The following three checks confirm that mpi-sppy, your solver, and (if you installed it) MPI are all working. The commands below are shell-neutral: they work in bash, zsh, the WSL2 Ubuntu shell, and Windows PowerShell. On native Windows, if python is not on PATH but the Python launcher is, substitute py for python. Start from the top of the cloned mpi-sppy repository; step 1 changes into examples/farmer and the remaining commands are run from there.

  1. mpi-sppy is importable and the CLI works. This confirms the editable install succeeded and Python can import the package.

    cd examples/farmer
    python -m mpisppy.generic_cylinders --module-name farmer --help
    

    You should see a long help message listing all available command-line options.
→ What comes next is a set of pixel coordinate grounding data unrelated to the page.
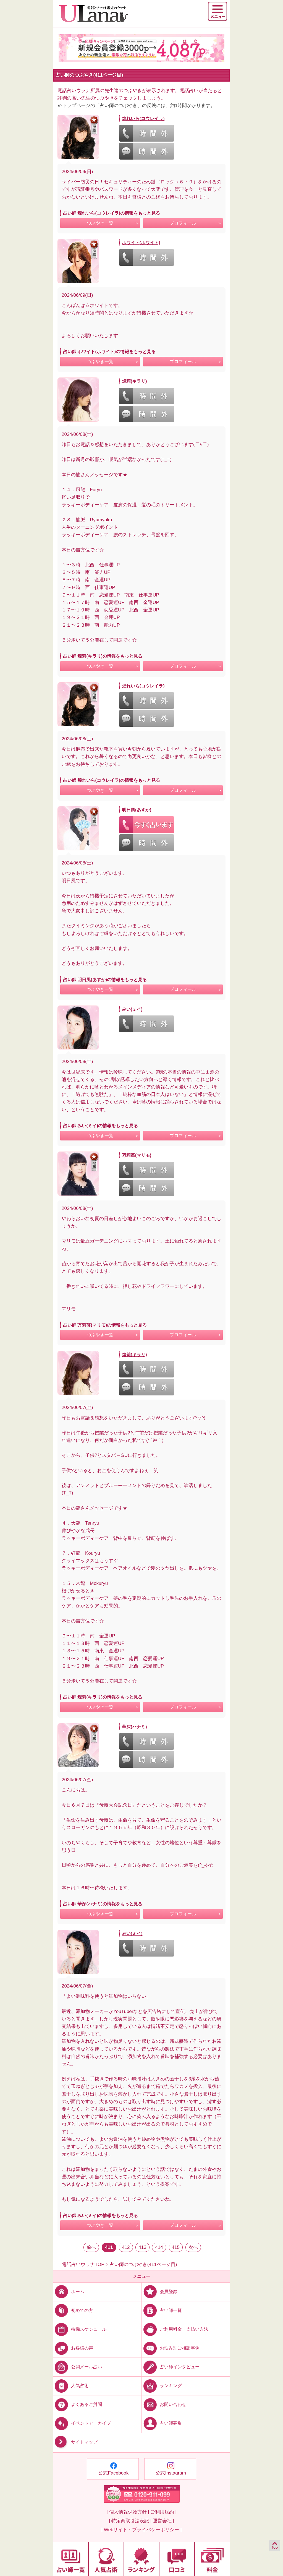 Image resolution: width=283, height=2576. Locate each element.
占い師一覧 (162, 2310)
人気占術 (71, 2385)
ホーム (68, 2291)
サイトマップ (75, 2442)
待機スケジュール (79, 2329)
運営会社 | (163, 2520)
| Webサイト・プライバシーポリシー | (141, 2529)
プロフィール (183, 223)
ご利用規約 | (163, 2512)
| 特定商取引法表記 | (130, 2520)
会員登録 (159, 2291)
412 (126, 2247)
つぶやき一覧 (100, 223)
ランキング (162, 2385)
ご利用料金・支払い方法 (175, 2329)
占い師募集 (162, 2423)
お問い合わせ (164, 2404)
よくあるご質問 (77, 2404)
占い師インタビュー (171, 2366)
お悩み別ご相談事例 (171, 2348)
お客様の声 (73, 2348)
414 (159, 2247)
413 (142, 2247)
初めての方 (73, 2310)
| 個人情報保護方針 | (127, 2512)
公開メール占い (77, 2366)
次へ (193, 2247)
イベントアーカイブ (82, 2423)
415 (176, 2247)
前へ (91, 2247)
If you see ModuleNotFoundError: No module named 'mpisppy', the install did not take effect in this environment (most often a virtual-environment issue).

  2. Your solver works. Solve the farmer extensive form directly with three scenarios. Substitute the solver you installed (gurobi, cplex, xpress, …):

    python -m mpisppy.generic_cylinders --module-name farmer --num-scens 3 --EF --EF-solver-name gurobi
    

    You should see the solver print progress and the script print an optimal objective value. This check does not use MPI.
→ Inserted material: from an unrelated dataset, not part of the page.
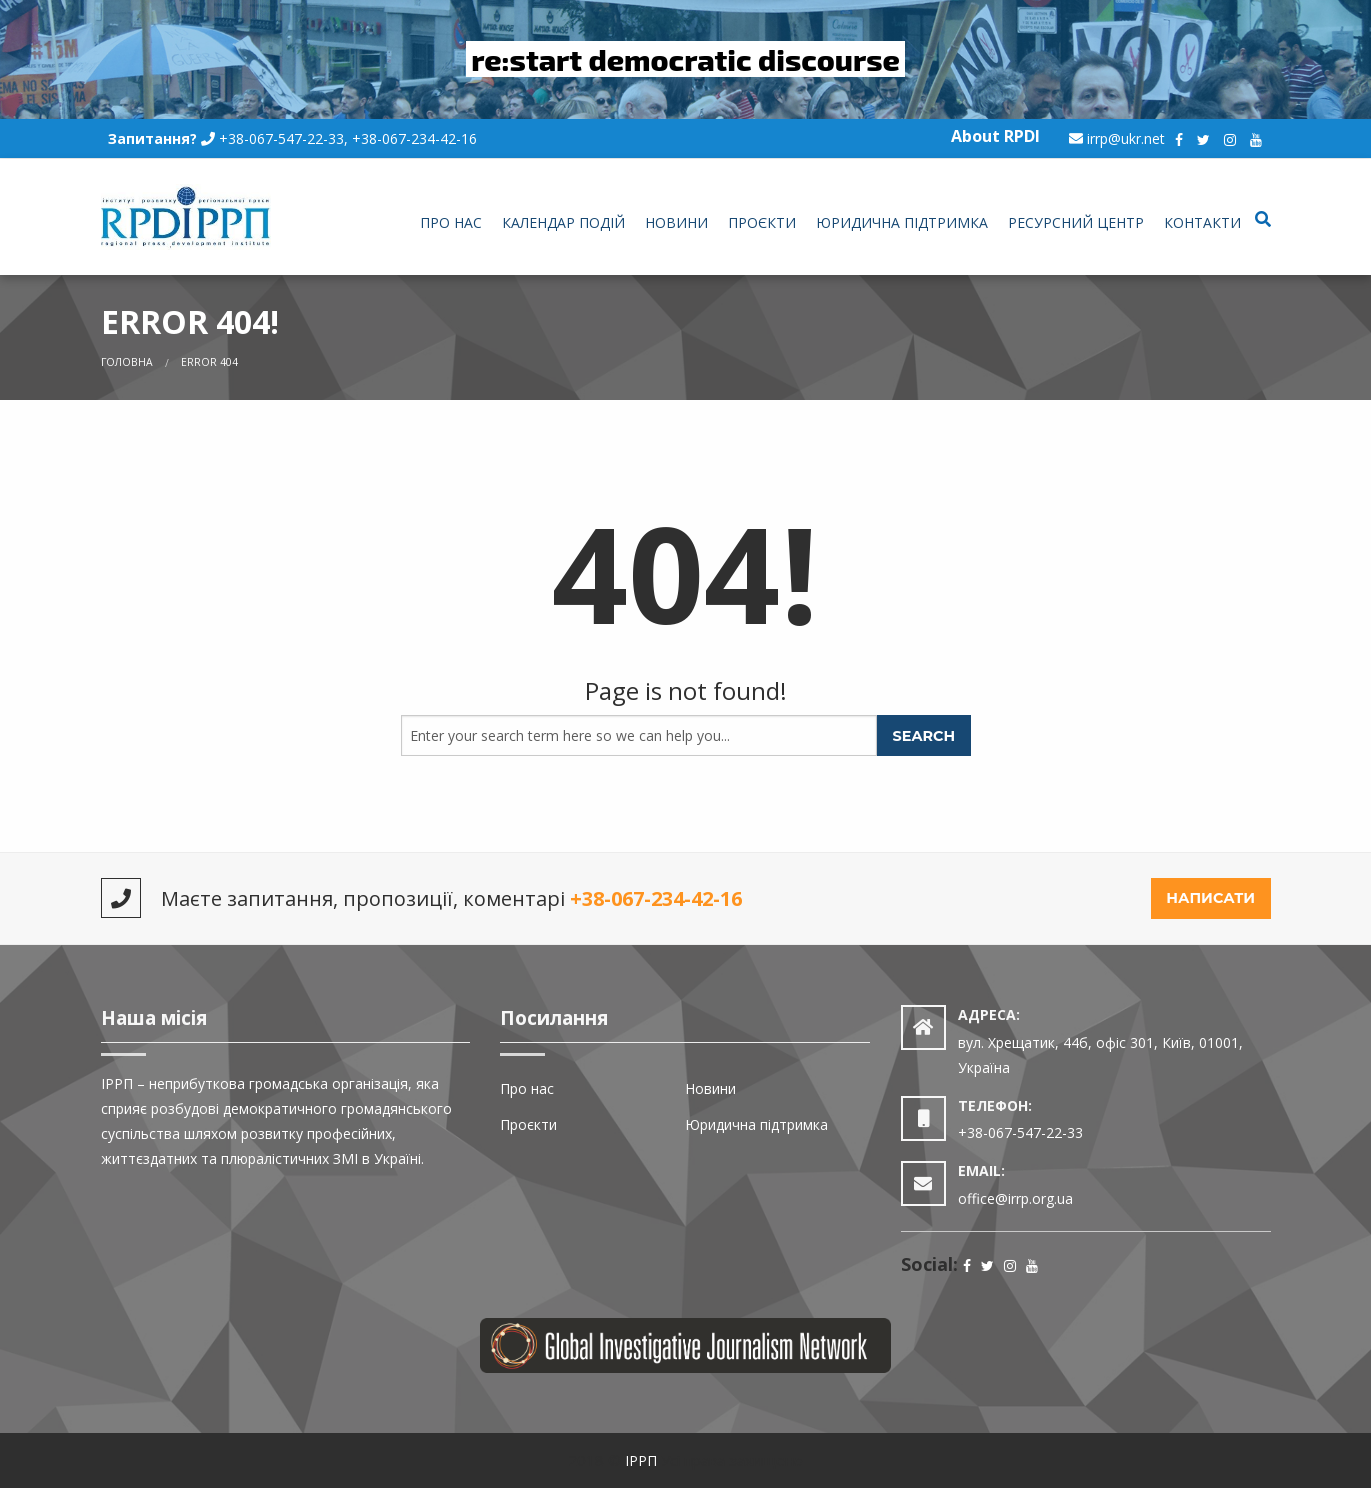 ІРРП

  3. MPI works (only if you installed MPI and mpi4py). Still in examples/farmer, run the bundled one-sided MPI test (its path is given relative to examples/farmer):

    mpiexec -n 2 python -m mpi4py ../../mpi_one_sided_test.py
    

    If you see no error messages, your MPI installation should be suitable. Then confirm the full hub-and-spoke flow with a short PH run on farmer:

    mpiexec -n 3 python -m mpi4py -m mpisppy.generic_cylinders --module-name farmer --num-scens 3 --solver-name gurobi --max-iterations 5 --default-rho 1 --lagrangian --xhatshuffle
    

    You should see iteration output and the run should terminate normally.

If you only intend to solve the extensive form directly, you can skip step 3 – MPI is not required for --EF. For additional MPI install guidance and HPC-specific tips, see Install mpi4py.
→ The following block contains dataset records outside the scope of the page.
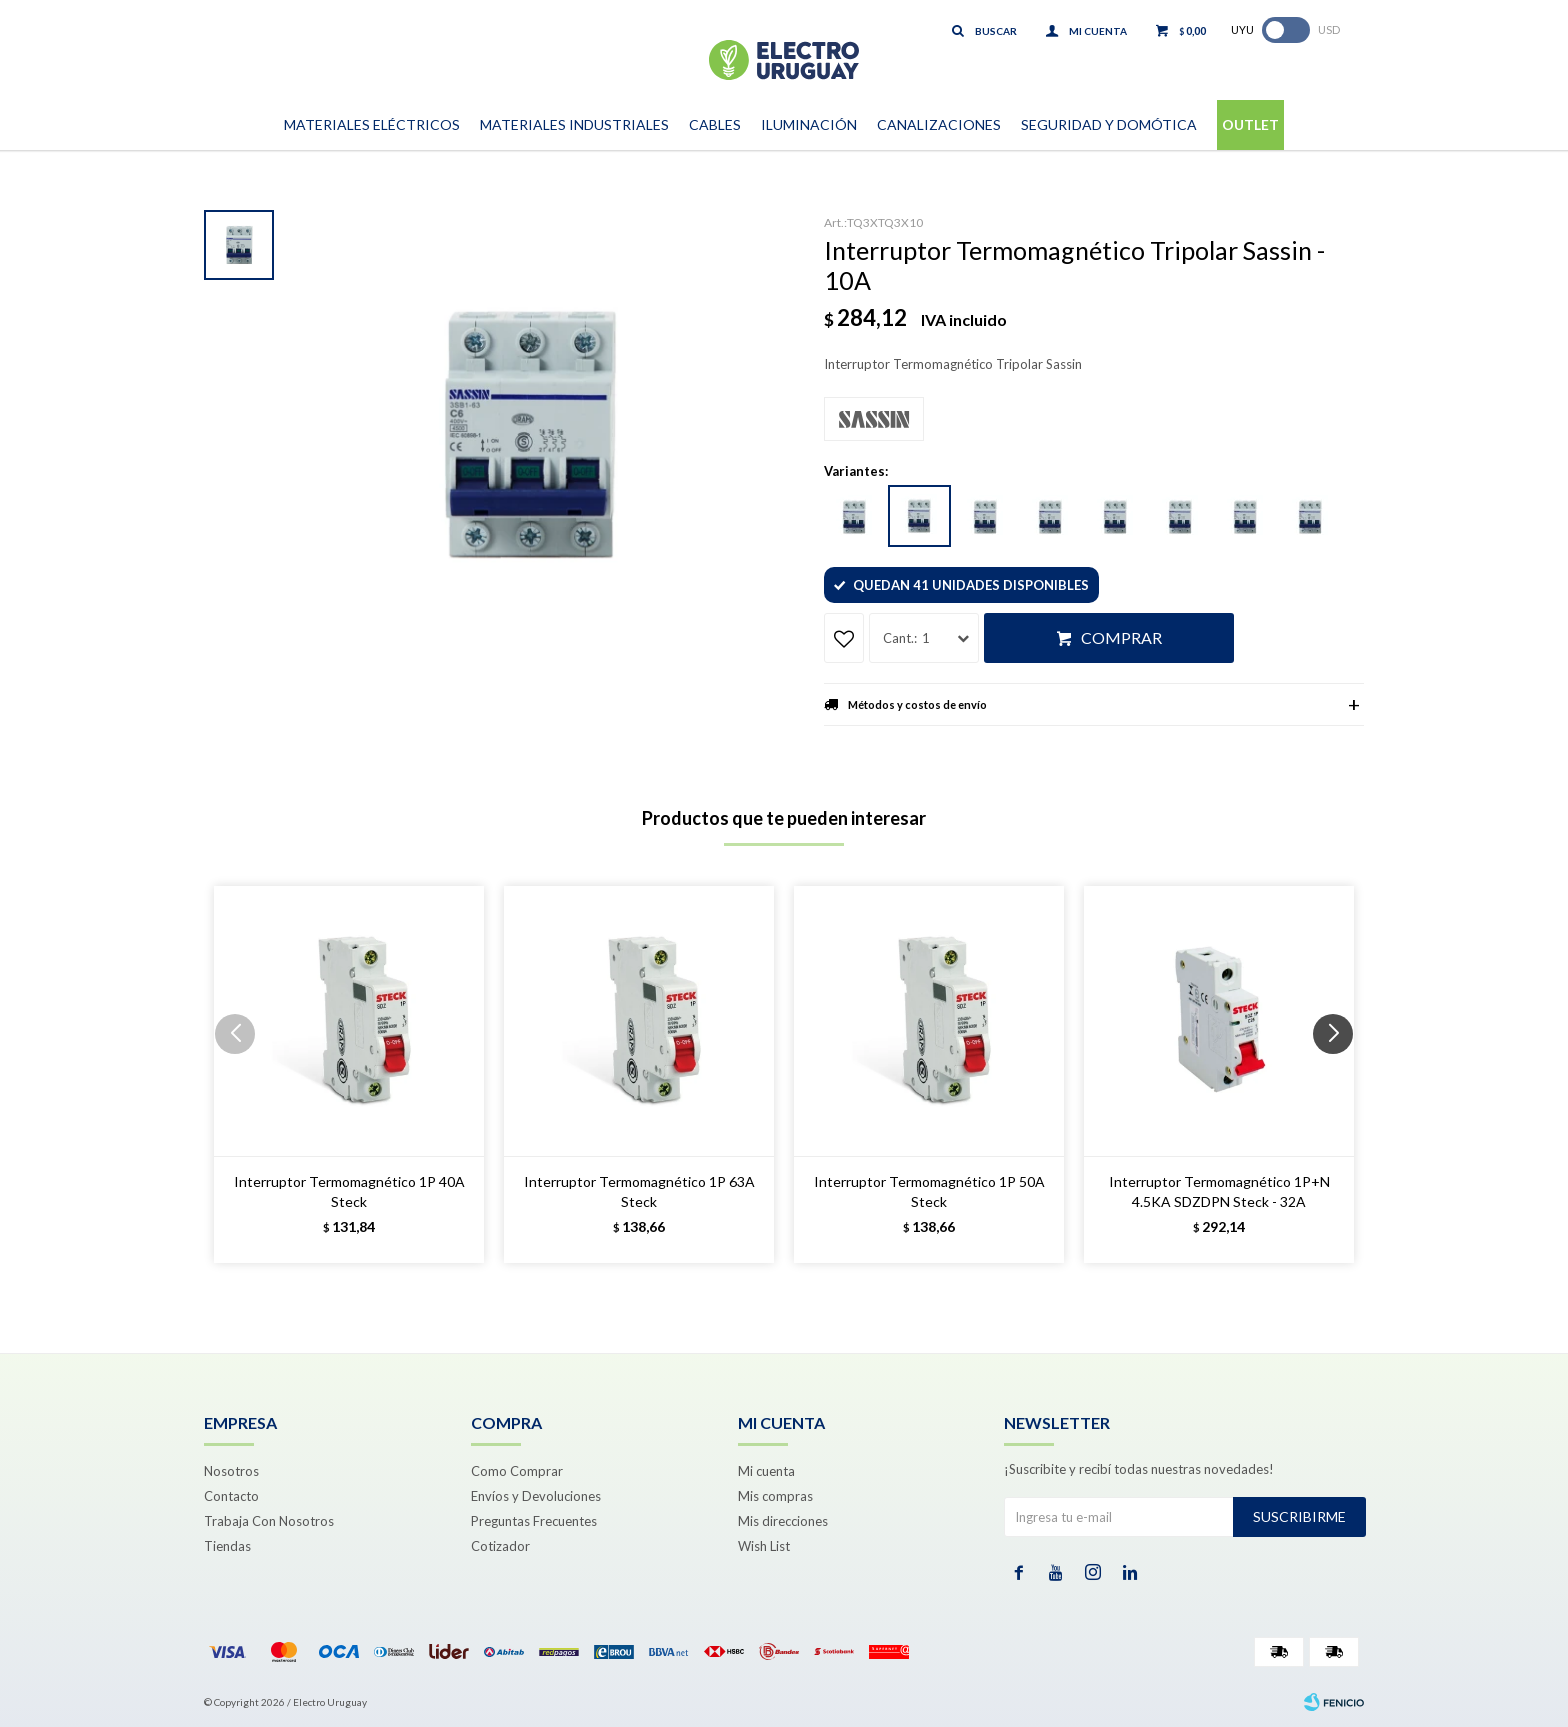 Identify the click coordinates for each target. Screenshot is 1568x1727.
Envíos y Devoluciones (536, 1496)
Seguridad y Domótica (1109, 124)
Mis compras (775, 1496)
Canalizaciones (939, 124)
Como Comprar (517, 1471)
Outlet (1250, 124)
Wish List (764, 1546)
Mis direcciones (783, 1521)
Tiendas (227, 1546)
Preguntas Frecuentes (534, 1521)
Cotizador (500, 1546)
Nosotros (231, 1471)
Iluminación (809, 124)
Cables (715, 124)
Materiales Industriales (574, 124)
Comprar (1121, 637)
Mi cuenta (766, 1471)
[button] (1340, 1074)
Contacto (231, 1496)
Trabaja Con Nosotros (269, 1521)
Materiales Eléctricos (372, 124)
Running the Farmer Example

Solve the EF (does not use MPI):

python -m mpisppy.generic_cylinders --module-name farmer \
    --num-scens 3 --EF --EF-solver-name gurobi

Run PH with spokes (requires MPI):

mpiexec -np 3 python -m mpi4py mpisppy/generic_cylinders.py \
    --module-name farmer --num-scens 3 \
    --solver-name gurobi_persistent --max-iterations 10 \
    --default-rho 1 --lagrangian --xhatshuffle --rel-gap 0.01

For more detail, see generic_cylinders.py and Examples.

What You Need to Provide For Your Problem

If your model is written in Pyomo, you create a Python module with the following functions:

Once you have these functions, you can use generic_cylinders.py (see generic_cylinders.py) to solve your problem using the EF or the hub-and-spoke system. See the farmer directory in examples for a complete working example (farmer.py and farmer_generic.bash).

For models written in an algebraic modeling language other than Pyomo (e.g., AMPL or GAMS), see AML Agnosticism. For models supplied as SMPS-format files, see SMPS Format Support.